The reason is that IQ technology is being incorporated into the SAP HANA database for management of large volumes of less frequently accessed, or “aged” data.  This enhancement to SAP HANA is called “HANA dynamic tiering”, and SAP BW is making use of this capability for large data warehouses.  Key to SAP BW’s implementation of dynamic tiering is IQ’s RLV store, which allows BW to ingest concurrent streams of data directly into the dynamic tiering “warm store”.  The benefit to the user is a reduced HANA footprint, where hot data is maintained in HANA memory, and cooler data lives in IQ’s disk-backed column store.
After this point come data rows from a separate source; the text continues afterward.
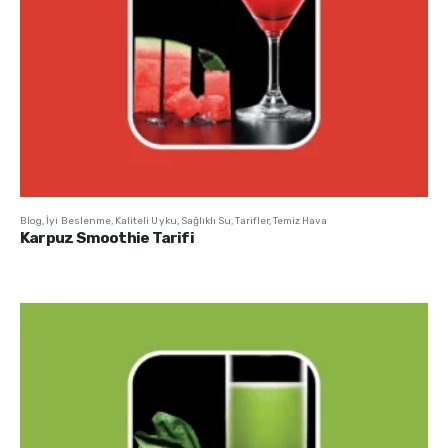
Blog
,
İyi Beslenme
,
Kaliteli Uyku
,
Sağlıklı Su
,
Tarifler
,
Temiz Hava
Karpuz Smoothie Tarifi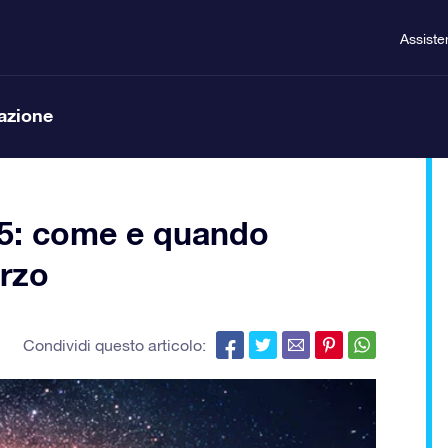
Assiste
lazione
015: come e quando
arzo
Condividi questo articolo: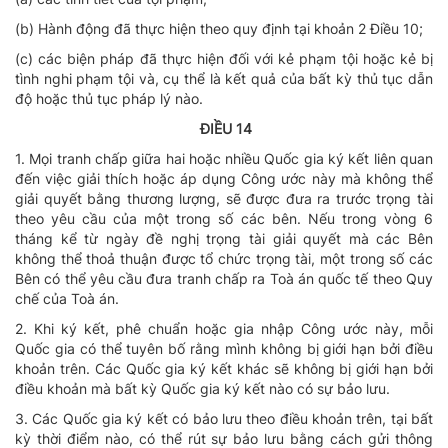
(b) Hành động đã thực hiện theo quy định tại khoản 2 Điều 10;
(c) các biện pháp đã thực hiện đối với kẻ phạm tội hoặc kẻ bị
tình nghi phạm tội và, cụ thể là kết quả của bất kỳ thủ tục dẫn
độ hoặc thủ tục pháp lý nào.
ĐIỀU 14
1. Mọi tranh chấp giữa hai hoặc nhiều Quốc gia ký kết liên quan
đến việc giải thích hoặc áp dụng Công ước này mà không thể
giải quyết bằng thương lượng, sẽ được đưa ra trước trọng tài
theo yêu cầu của một trong số các bên. Nếu trong vòng 6
tháng kể từ ngày đề nghị trọng tài giải quyết mà các Bên
không thể thoả thuận được tổ chức trọng tài, một trong số các
Bên có thể yêu cầu đưa tranh chấp ra Toà án quốc tế theo Quy
chế của Toà án.
2. Khi ký kết, phê chuẩn hoặc gia nhập Công ước này, mỗi
Quốc gia có thể tuyên bố rằng mình không bị giới hạn bởi điều
khoản trên. Các Quốc gia ký kết khác sẽ không bị giới hạn bởi
điều khoản mà bất kỳ Quốc gia ký kết nào có sự bảo lưu.
3. Các Quốc gia ký kết có bảo lưu theo điều khoản trên, tại bất
kỳ thời điểm nào, có thể rút sự bảo lưu bằng cách gửi thông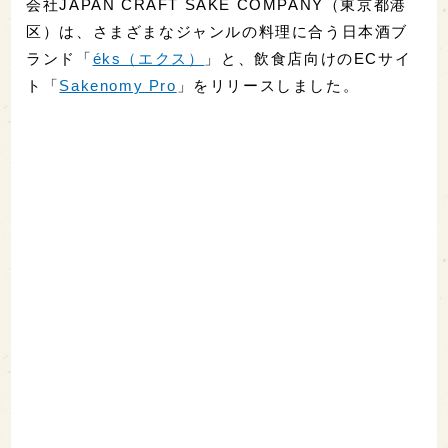
会社JAPAN CRAFT SAKE COMPANY（東京都港
区）は、さまざまなジャンルの料理に合う日本酒ブ
ランド「
éks（エクス）
」と、飲食店向けのECサイ
ト「
Sakenomy Pro
」をリリースしました。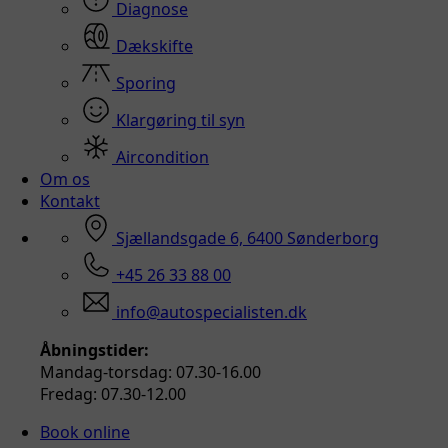
Diagnose
Dækskifte
Sporing
Klargøring til syn
Aircondition
Om os
Kontakt
Sjællandsgade 6, 6400 Sønderborg
+45 26 33 88 00
info@autospecialisten.dk
Åbningstider:
Mandag-torsdag: 07.30-16.00
Fredag: 07.30-12.00
Book online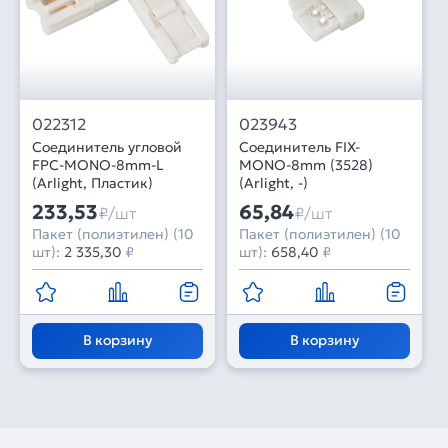
022312
023943
Соединитель угловой
Соединитель FIX-
FPC-MONO-8mm-L
MONO-8mm (3528)
(Arlight, Пластик)
(Arlight, -)
233,53
65,84
₽/шт
₽/шт
Пакет (полиэтилен) (10
Пакет (полиэтилен) (10
шт):
2 335,30
₽
шт):
658,40
₽
В корзину
В корзину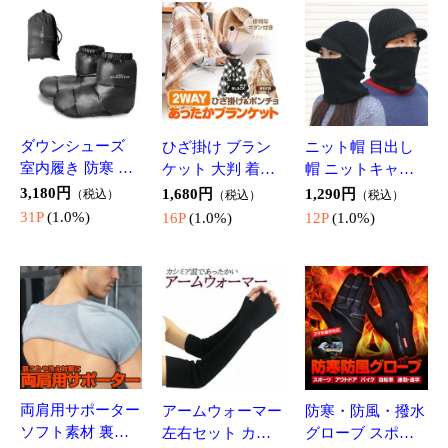
両肩用サポーター
アームウォーマー
防寒・防風・撥水
ソフト素材 裏起
左右セット カシ
グローブ スポー
毛 肩あて 防寒 冷
ミア混 アームカ
ツ バイク 自転車
1,280円
1,180円
898円
（税込）
（税込）
（税込）
え性に 四十肩 五
バー 手袋 レディ
スキーに タッチ
12P
(1.0%)
11P
(1.0%)
8P
(1.0%)
十肩 保温 両肩式
ース メンズ ニッ
スクリーン対応
スポーツ サイズ
ト ロング 防寒 秋
防寒防風 透湿 ス
人気商品
選択可 男女兼用 J
冬 フリーサイズ
マホ手袋 男女兼
C909
AMWM116
用手袋 TG02
レザーコースター
Switch2対応スタ
水洗い可能透明両
5枚セット 丸型 円
ンド 折り畳み式
面テープ 幅3cmX
形 ビールコース
滑り止め付 軽量
長さ1m 粘着 繰り
698円
648円
498円
（税込）
（税込）
（税込）
ター カップホル
薄型 放熱デザイ
返し使用可 魔法
6P
(1.0%)
6P
(1.0%)
4P
(1.0%)
ダー キッチン小
ン スマホ タブレ
テープ 耐熱 強力
物 家庭 オフィス
ットにも マルチ
滑り止め のり跡
レストラン ホテ
卓上スタンド DB
が残りにくい TAP
ルに LGCPM05S
TNS1788
NAN3CM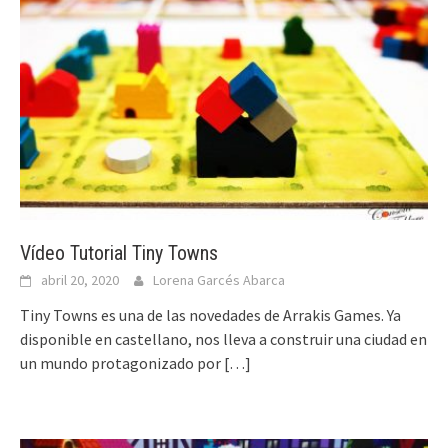
Vídeo Tutorial Tiny Towns
abril 20, 2020
Lorena Garcés Abarca
Tiny Towns es una de las novedades de Arrakis Games. Ya
disponible en castellano, nos lleva a construir una ciudad en
un mundo protagonizado por
[…]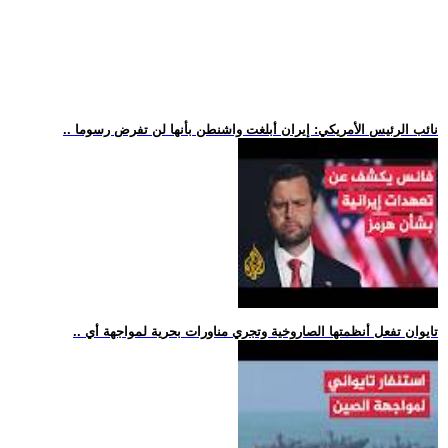
.. نائب الرئيس الأمريكي: إيران أبلغت واشنطن بأنها لن تفرض رسوما
.. تايوان تفعل أنظمتها الصاروخية وتجري مناورات بحرية لمواجهة أي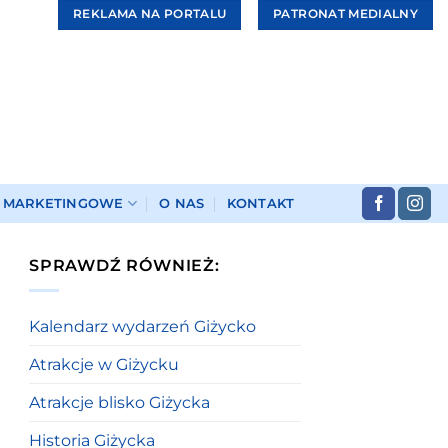
REKLAMA NA PORTALU
PATRONAT MEDIALNY
I MARKETINGOWE
O NAS
KONTAKT
SPRAWDŹ RÓWNIEŻ:
Kalendarz wydarzeń Giżycko
Atrakcje w Giżycku
Atrakcje blisko Giżycka
Historia Giżycka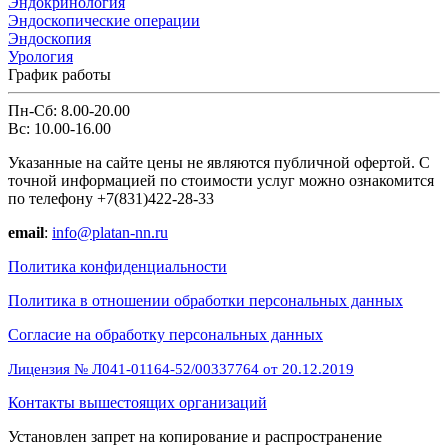
Эндокринология
Эндоскопические операции
Эндоскопия
Урология
График работы
Пн-Сб: 8.00-20.00
Вс: 10.00-16.00
Указанные на сайте цены не являются публичной офертой. С
точной информацией по стоимости услуг можно ознакомится
по телефону +7(831)422-28-33
email
:
info@platan-nn.ru
Политика конфиденциальности
Политика в отношении обработки персональных данных
Cогласие на обработку персональных данных
Лицензия № Л041-01164-52/00337764 от 20.12.2019
Контакты вышестоящих организаций
Установлен запрет на копирование и распространение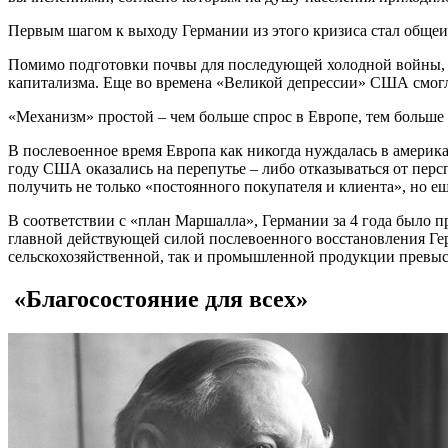
Первым шагом к выходу Германии из этого кризиса стал обще
Помимо подготовки почвы для последующей холодной войны, п
капитализма. Еще во времена «Великой депрессии» США смогли
«Механизм» простой – чем больше спрос в Европе, тем больше
В послевоенное время Европа как никогда нуждалась в америка
году США оказались на перепутье – либо отказываться от пер
получить не только «постоянного покупателя и клиента», но е
В соответствии с «план Маршалла», Германии за 4 года было п
главной действующей силой послевоенного восстановления Герм
сельскохозяйственной, так и промышленной продукции превыс
«Благосостояние для всех»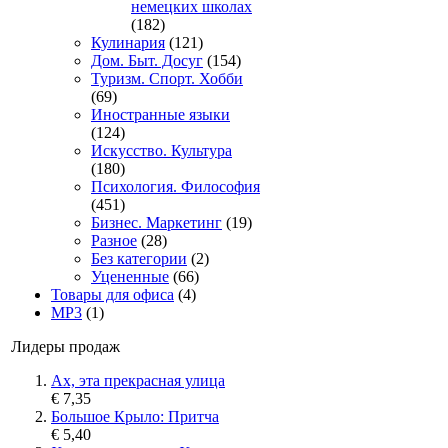
немецких школах
(182)
Кулинария
(121)
Дом. Быт. Досуг
(154)
Туризм. Спорт. Хобби
(69)
Иностранные языки
(124)
Искусство. Культура
(180)
Психология. Философия
(451)
Бизнес. Маркетинг
(19)
Разное
(28)
Без категории
(2)
Уцененные
(66)
Товары для офиса
(4)
MP3
(1)
Лидеры продаж
Ах, эта прекрасная улица
€ 7,35
Большое Крыло: Притча
€ 5,40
During the course of implementing HANA dynamic tiering, the SAP BW team put the RLV store through rigorous functional and stress testing.   This resulted in quality improvements and several new feature requests.  The RLV store is now better than ever, with the following enhancements:

  • A fine-tuned auto-merge algorithm that is more sensitive to data changes in the RLV store
  • Better garbage collection of deleted rows in the RLV store
  • Enhanced memory management to reduce the size of the RLV store
  • A simple merge procedure that can be invoked by the user to explicitly merge data for all RLV tables into the IQ main store in a single operation

So say “Hello again” to the RLV store, to bring the power of high velocity data streaming into your IQ database.